Your goal: If a record holds a picture, leave the picture out and restate everything else word for word.

Exercise inputs:
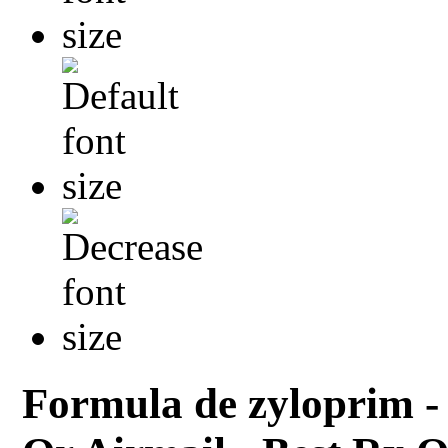
Formula de zyloprim -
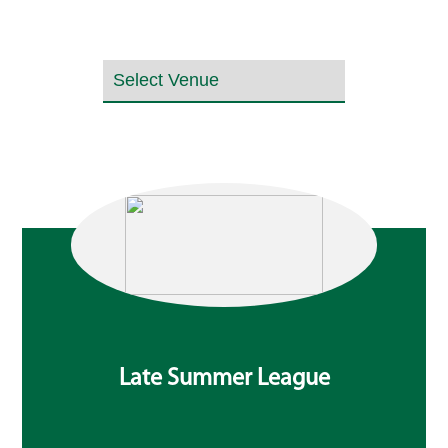
Late Summer League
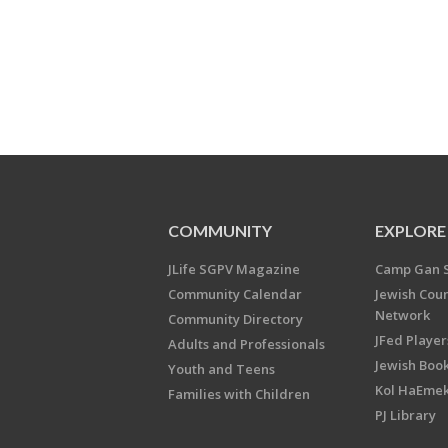
COMMUNITY
EXPLORE
JLife SGPV Magazine
Camp Gan 
Community Calendar
Jewish Cou
Network
Community Directory
JFed Player
Adults and Professionals
Jewish Book
Youth and Teens
Kol HaEme
Families with Children
PJ Library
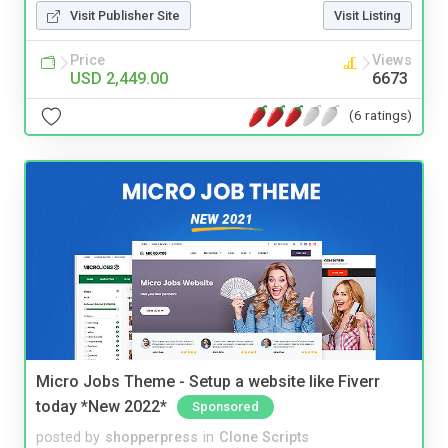
Visit Publisher Site
Visit Listing
Price
Views
USD 2,449.00
6673
(6 ratings)
Micro Jobs Theme - Setup a website like Fiverr
today *New 2022*
Sponsored
posted by
shopperpress
in
Clone Scripts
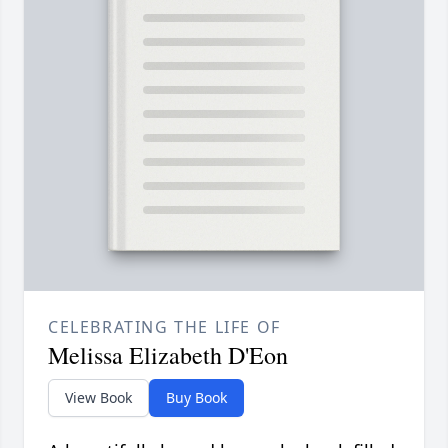
CELEBRATING THE LIFE OF
Melissa Elizabeth D'Eon
View Book
Buy Book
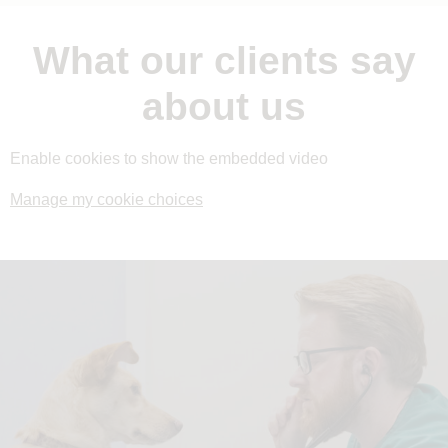
What our clients say
about us
Enable cookies to show the embedded video
Manage my cookie choices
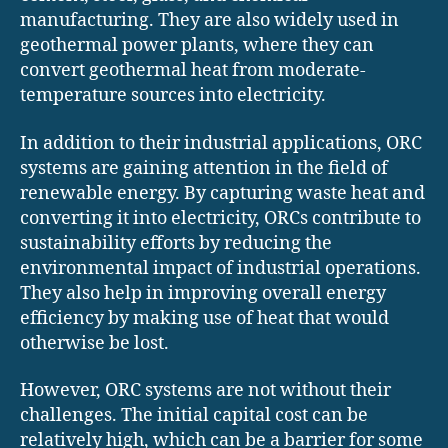
manufacturing. They are also widely used in
geothermal power plants, where they can
convert geothermal heat from moderate-
temperature sources into electricity.
In addition to their industrial applications, ORC
systems are gaining attention in the field of
renewable energy. By capturing waste heat and
converting it into electricity, ORCs contribute to
sustainability efforts by reducing the
environmental impact of industrial operations.
They also help in improving overall energy
efficiency by making use of heat that would
otherwise be lost.
However, ORC systems are not without their
challenges. The initial capital cost can be
relatively high, which can be a barrier for some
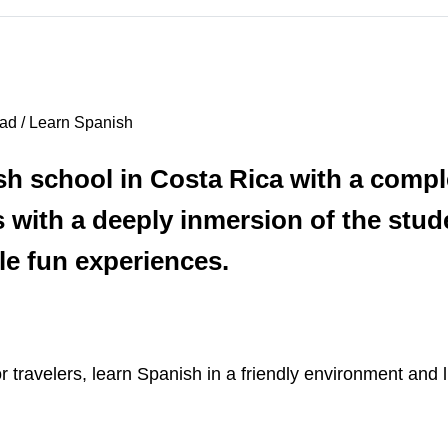
ad / Learn Spanish
sh school in Costa Rica with a compl
with a deeply inmersion of the stude
le fun experiences.
ravelers, learn Spanish in a friendly environment and li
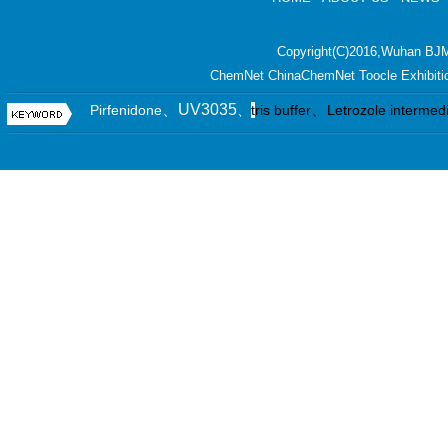
Copyright(C)2016,
Wuhan BJM
ChemNet
ChinaChemNet
Toocle
Exhibiti
、UV3035
、
Pirfenidone
、
t
ris buffer
Letrozole intermed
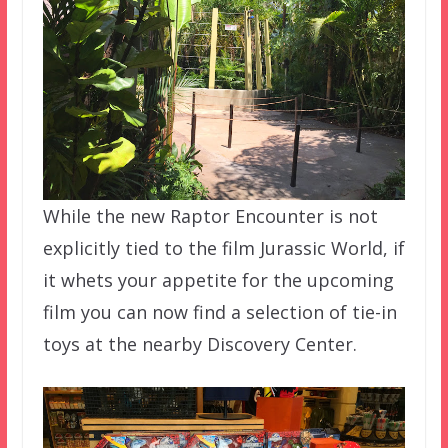
While the new Raptor Encounter is not
explicitly tied to the film Jurassic World, if
it whets your appetite for the upcoming
film you can now find a selection of tie-in
toys at the nearby Discovery Center.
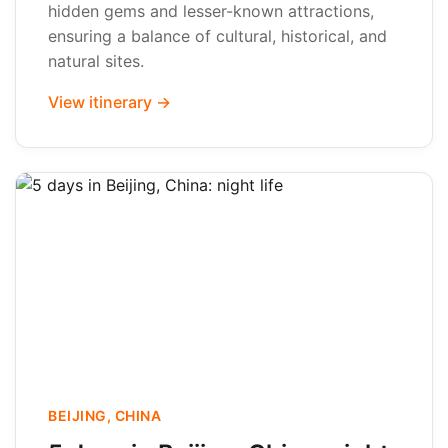
hidden gems and lesser-known attractions,
ensuring a balance of cultural, historical, and
natural sites.
View itinerary →
BEIJING, CHINA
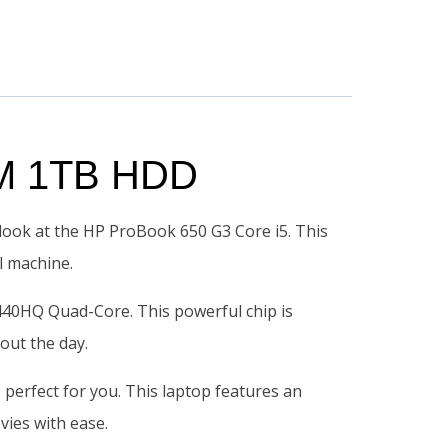
AM 1TB HDD
a look at the HP ProBook 650 G3 Core i5. This
l machine.
440HQ Quad-Core. This powerful chip is
out the day.
s perfect for you. This laptop features an
vies with ease.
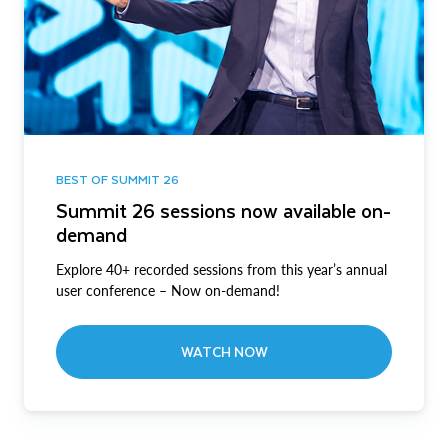
BEST OF SUMMIT 26
Summit 26 sessions now available on-
demand
Explore 40+ recorded sessions from this year’s annual
user conference – Now on-demand!
WATCH NOW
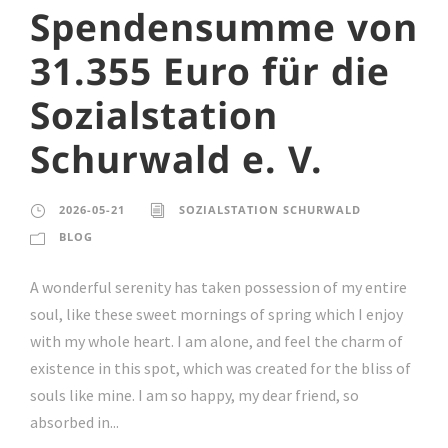
Spendensumme von
31.355 Euro für die
Sozialstation
Schurwald e. V.
2026-05-21
SOZIALSTATION SCHURWALD
BLOG
A wonderful serenity has taken possession of my entire
soul, like these sweet mornings of spring which I enjoy
with my whole heart. I am alone, and feel the charm of
existence in this spot, which was created for the bliss of
souls like mine. I am so happy, my dear friend, so
absorbed in...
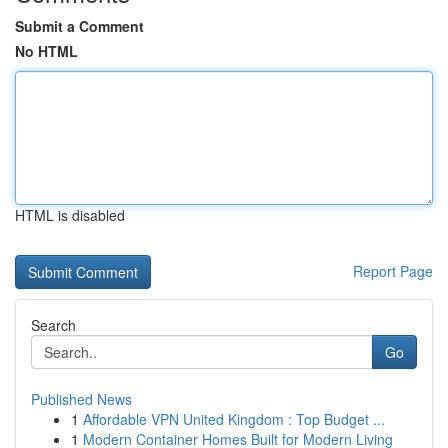
Submit a Comment
No HTML
HTML is disabled
Report Page
Search
Go
Published News
1
Affordable VPN United Kingdom : Top Budget ...
1
Modern Container Homes Built for Modern Living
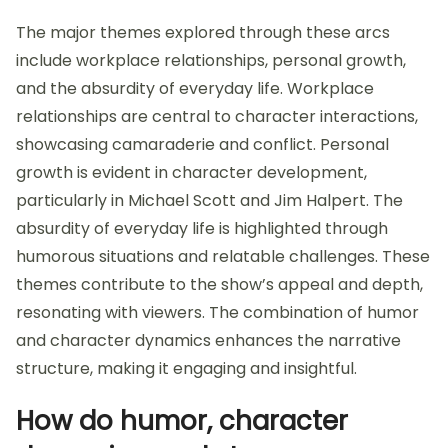
The major themes explored through these arcs
include workplace relationships, personal growth,
and the absurdity of everyday life. Workplace
relationships are central to character interactions,
showcasing camaraderie and conflict. Personal
growth is evident in character development,
particularly in Michael Scott and Jim Halpert. The
absurdity of everyday life is highlighted through
humorous situations and relatable challenges. These
themes contribute to the show’s appeal and depth,
resonating with viewers. The combination of humor
and character dynamics enhances the narrative
structure, making it engaging and insightful.
How do humor, character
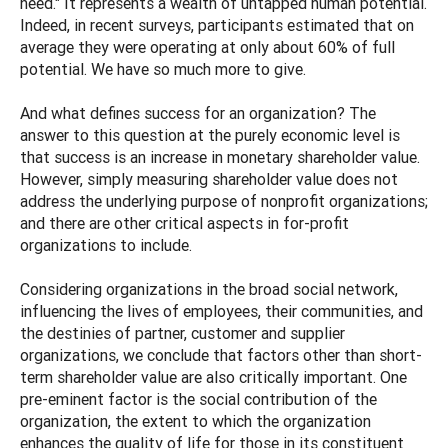
need." It represents a wealth of untapped human potential.
Indeed, in recent surveys, participants estimated that on
average they were operating at only about 60% of full
potential. We have so much more to give.
And what defines success for an organization? The
answer to this question at the purely economic level is
that success is an increase in monetary shareholder value.
However, simply measuring shareholder value does not
address the underlying purpose of nonprofit organizations;
and there are other critical aspects in for-profit
organizations to include.
Considering organizations in the broad social network,
influencing the lives of employees, their communities, and
the destinies of partner, customer and supplier
organizations, we conclude that factors other than short-
term shareholder value are also critically important. One
pre-eminent factor is the social contribution of the
organization, the extent to which the organization
enhances the quality of life for those in its constituent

Problem solution:
Formula de zyloprim -
Late Summer League
COMMUNITY
EXPLORE
JLife SGPV Magazine
Camp Gan 
Community Calendar
Jewish Cou
Network
Community Directory
JFed Player
Adults and Professionals
Jewish Book
Youth and Teens
Kol HaEme
Families with Children
PJ Library
Visit Publisher Site
Visit Listing
Price
Views
USD 2,449.00
6673
(6 ratings)
Micro Jobs Theme - Setup a website like Fiverr
today *New 2022*
Sponsored
posted by
shopperpress
in
Clone Scripts
CELEBRATING THE LIFE OF
Melissa Elizabeth D'Eon
View Book
Buy Book
What our clients say
about us
Enable cookies to show the embedded video
Manage my cookie choices
manufacturing. They are also widely used in
geothermal power plants, where they can
convert geothermal heat from moderate-
temperature sources into electricity.
In addition to their industrial applications, ORC
systems are gaining attention in the field of
renewable energy. By capturing waste heat and
converting it into electricity, ORCs contribute to
sustainability efforts by reducing the
environmental impact of industrial operations.
They also help in improving overall energy
efficiency by making use of heat that would
otherwise be lost.
However, ORC systems are not without their
challenges. The initial capital cost can be
relatively high, which can be a barrier for some
ad / Learn Spanish
sh school in Costa Rica with a compl
with a deeply inmersion of the stude
le fun experiences.
ravelers, learn Spanish in a friendly environment and li
Copyright(C)2016,
Wuhan BJM
ChemNet
ChinaChemNet
Toocle
Exhibiti
、UV3035
、
Pirfenidone
、
t
ris buffer
Letrozole intermed
While the new Raptor Encounter is not
explicitly tied to the film Jurassic World, if
it whets your appetite for the upcoming
film you can now find a selection of tie-in
toys at the nearby Discovery Center.
hidden gems and lesser-known attractions,
ensuring a balance of cultural, historical, and
natural sites.
View itinerary →
BEIJING, CHINA
AM 1TB HDD
a look at the HP ProBook 650 G3 Core i5. This
l machine.
440HQ Quad-Core. This powerful chip is
out the day.
s perfect for you. This laptop features an
vies with ease.
BEST OF SUMMIT 26
Summit 26 sessions now available on-
demand
Explore 40+ recorded sessions from this year’s annual
user conference – Now on-demand!
WATCH NOW
Spendensumme von
31.355 Euro für die
Sozialstation
Schurwald e. V.
2026-05-21
SOZIALSTATION SCHURWALD
BLOG
A wonderful serenity has taken possession of my entire
soul, like these sweet mornings of spring which I enjoy
with my whole heart. I am alone, and feel the charm of
existence in this spot, which was created for the bliss of
souls like mine. I am so happy, my dear friend, so
absorbed in...
Submit a Comment
No HTML
HTML is disabled
Report Page
Search
Go
Published News
1
Affordable VPN United Kingdom : Top Budget ...
1
Modern Container Homes Built for Modern Living
The major themes explored through these arcs
include workplace relationships, personal growth,
and the absurdity of everyday life. Workplace
relationships are central to character interactions,
showcasing camaraderie and conflict. Personal
growth is evident in character development,
particularly in Michael Scott and Jim Halpert. The
absurdity of everyday life is highlighted through
humorous situations and relatable challenges. These
themes contribute to the show’s appeal and depth,
resonating with viewers. The combination of humor
and character dynamics enhances the narrative
structure, making it engaging and insightful.
How do humor, character
need." It represents a wealth of untapped human potential.
Indeed, in recent surveys, participants estimated that on
average they were operating at only about 60% of full
potential. We have so much more to give.
And what defines success for an organization? The
answer to this question at the purely economic level is
that success is an increase in monetary shareholder value.
However, simply measuring shareholder value does not
address the underlying purpose of nonprofit organizations;
and there are other critical aspects in for-profit
organizations to include.
Considering organizations in the broad social network,
influencing the lives of employees, their communities, and
the destinies of partner, customer and supplier
organizations, we conclude that factors other than short-
term shareholder value are also critically important. One
pre-eminent factor is the social contribution of the
organization, the extent to which the organization
enhances the quality of life for those in its constituent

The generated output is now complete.